(Data to process Opens)
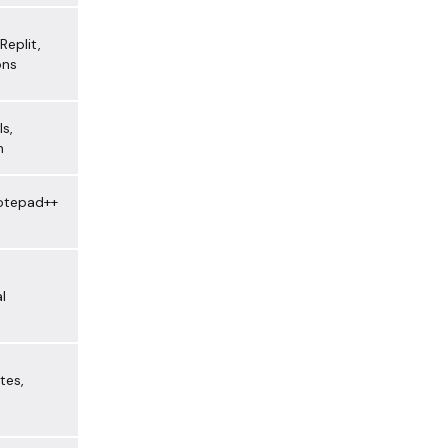
Replit,
ons
s,
m
Notepad++
l
tes,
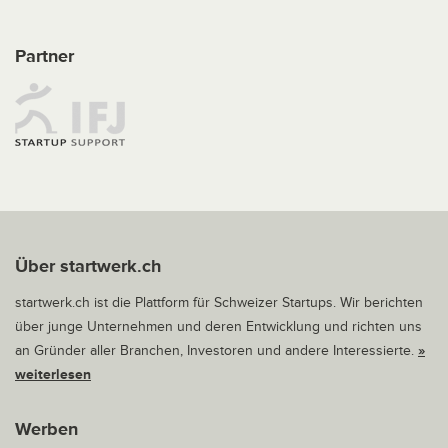
Partner
Über startwerk.ch
startwerk.ch ist die Plattform für Schweizer Startups. Wir berichten
über junge Unternehmen und deren Entwicklung und richten uns
an Gründer aller Branchen, Investoren und andere Interessierte.
»
weiterlesen
Werben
(Data to process Closes)
Problem requirements =
Every record above should be transcribed exactly; the pictures stay out of the copy.

Output =
Replit,
ons
s,
m
Notepad++
l
tes,
Partner
Über startwerk.ch
startwerk.ch ist die Plattform für Schweizer Startups. Wir berichten
über junge Unternehmen und deren Entwicklung und richten uns
an Gründer aller Branchen, Investoren und andere Interessierte.
»
weiterlesen
Werben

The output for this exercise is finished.